Work required: Each line of the listing where the string "Config" appears is to be identified and copied.

Given records:
□ □ □ □ □ □ □
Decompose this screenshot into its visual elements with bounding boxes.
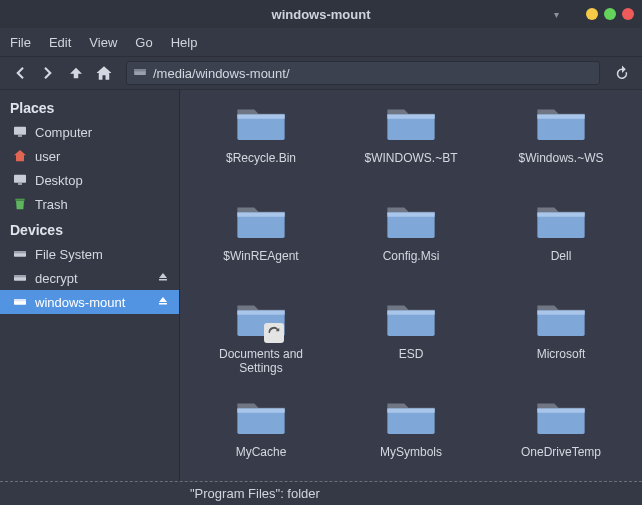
sidebar-item-label: Desktop — [35, 173, 83, 188]
folder-icon — [234, 102, 288, 147]
svg-rect-3 — [18, 135, 22, 136]
svg-rect-6 — [15, 199, 24, 201]
home-button[interactable] — [92, 61, 116, 85]
folder-item[interactable]: MySymbols — [338, 396, 484, 481]
statusbar: "Program Files": folder — [0, 481, 642, 505]
monitor-icon — [12, 124, 28, 140]
sidebar-place-item[interactable]: Computer — [0, 120, 179, 144]
folder-icon — [534, 396, 588, 441]
eject-icon[interactable] — [157, 295, 169, 310]
folder-icon — [534, 200, 588, 245]
folder-item[interactable]: $WINDOWS.~BT — [338, 102, 484, 194]
shortcut-badge-icon — [264, 323, 284, 343]
menu-edit[interactable]: Edit — [49, 35, 71, 50]
svg-rect-4 — [14, 175, 26, 183]
folder-item[interactable]: $WinREAgent — [188, 200, 334, 292]
disk-icon — [12, 294, 28, 310]
up-button[interactable] — [64, 61, 88, 85]
sidebar-item-label: windows-mount — [35, 295, 125, 310]
minimize-button[interactable] — [586, 8, 598, 20]
svg-rect-2 — [14, 127, 26, 135]
sidebar-item-label: decrypt — [35, 271, 78, 286]
folder-item[interactable]: OneDriveTemp — [488, 396, 634, 481]
sidebar-item-label: Computer — [35, 125, 92, 140]
sidebar-device-item[interactable]: windows-mount — [0, 290, 179, 314]
folder-label: OneDriveTemp — [521, 445, 601, 459]
toolbar: /media/windows-mount/ — [0, 56, 642, 90]
menu-file[interactable]: File — [10, 35, 31, 50]
titlebar: windows-mount ▾ — [0, 0, 642, 28]
folder-item[interactable]: MyCache — [188, 396, 334, 481]
sidebar-section-devices: Devices — [0, 216, 179, 242]
sidebar-device-item[interactable]: decrypt — [0, 266, 179, 290]
folder-item[interactable]: Documents and Settings — [188, 298, 334, 390]
svg-rect-8 — [14, 251, 26, 253]
folder-label: $WinREAgent — [223, 249, 298, 263]
sidebar-section-places: Places — [0, 94, 179, 120]
folder-label: Config.Msi — [383, 249, 440, 263]
home-icon — [12, 148, 28, 164]
content-area[interactable]: $Recycle.Bin $WINDOWS.~BT $Windows.~WS $… — [180, 90, 642, 481]
refresh-button[interactable] — [610, 61, 634, 85]
folder-icon — [534, 298, 588, 343]
path-disk-icon — [133, 65, 147, 82]
disk-icon — [12, 270, 28, 286]
disk-icon — [12, 246, 28, 262]
folder-icon — [234, 298, 288, 343]
monitor-icon — [12, 172, 28, 188]
svg-rect-1 — [134, 69, 146, 71]
folder-label: MySymbols — [380, 445, 442, 459]
titlebar-caret-icon: ▾ — [554, 9, 559, 20]
folder-icon — [534, 102, 588, 147]
folder-icon — [234, 396, 288, 441]
folder-label: $Recycle.Bin — [226, 151, 296, 165]
folder-label: $Windows.~WS — [518, 151, 603, 165]
folder-label: Microsoft — [537, 347, 586, 361]
folder-item[interactable]: $Windows.~WS — [488, 102, 634, 194]
sidebar-item-label: File System — [35, 247, 103, 262]
back-button[interactable] — [8, 61, 32, 85]
folder-icon — [234, 200, 288, 245]
forward-button[interactable] — [36, 61, 60, 85]
folder-label: MyCache — [236, 445, 287, 459]
sidebar-place-item[interactable]: user — [0, 144, 179, 168]
sidebar-item-label: user — [35, 149, 60, 164]
menu-view[interactable]: View — [89, 35, 117, 50]
path-entry[interactable]: /media/windows-mount/ — [126, 61, 600, 85]
folder-icon — [384, 298, 438, 343]
sidebar-place-item[interactable]: Trash — [0, 192, 179, 216]
svg-rect-11 — [159, 279, 167, 281]
folder-item[interactable]: Dell — [488, 200, 634, 292]
folder-icon — [384, 396, 438, 441]
folder-label: Dell — [551, 249, 572, 263]
folder-icon — [384, 200, 438, 245]
window-controls — [586, 8, 634, 20]
sidebar: Places ComputeruserDesktopTrash Devices … — [0, 90, 180, 481]
window-title: windows-mount — [272, 7, 371, 22]
eject-icon[interactable] — [157, 271, 169, 286]
trash-icon — [12, 196, 28, 212]
folder-icon — [384, 102, 438, 147]
folder-label: ESD — [399, 347, 424, 361]
folder-item[interactable]: Config.Msi — [338, 200, 484, 292]
sidebar-place-item[interactable]: Desktop — [0, 168, 179, 192]
close-button[interactable] — [622, 8, 634, 20]
folder-label: Documents and Settings — [201, 347, 321, 375]
svg-rect-13 — [14, 299, 26, 301]
sidebar-item-label: Trash — [35, 197, 68, 212]
menubar: File Edit View Go Help — [0, 28, 642, 56]
svg-rect-10 — [14, 275, 26, 277]
svg-rect-14 — [159, 303, 167, 305]
folder-item[interactable]: ESD — [338, 298, 484, 390]
path-text: /media/windows-mount/ — [153, 66, 290, 81]
maximize-button[interactable] — [604, 8, 616, 20]
folder-label: $WINDOWS.~BT — [364, 151, 457, 165]
menu-help[interactable]: Help — [171, 35, 198, 50]
folder-item[interactable]: $Recycle.Bin — [188, 102, 334, 194]
svg-rect-5 — [18, 183, 22, 184]
menu-go[interactable]: Go — [135, 35, 152, 50]
folder-item[interactable]: Microsoft — [488, 298, 634, 390]
sidebar-device-item[interactable]: File System — [0, 242, 179, 266]
status-text: "Program Files": folder — [190, 486, 320, 501]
□ □ □ □ □ □ □
Response to the exercise:
folder-label: Config.Msi — [383, 249, 440, 263]
folder-item[interactable]: Config.Msi — [338, 200, 484, 292]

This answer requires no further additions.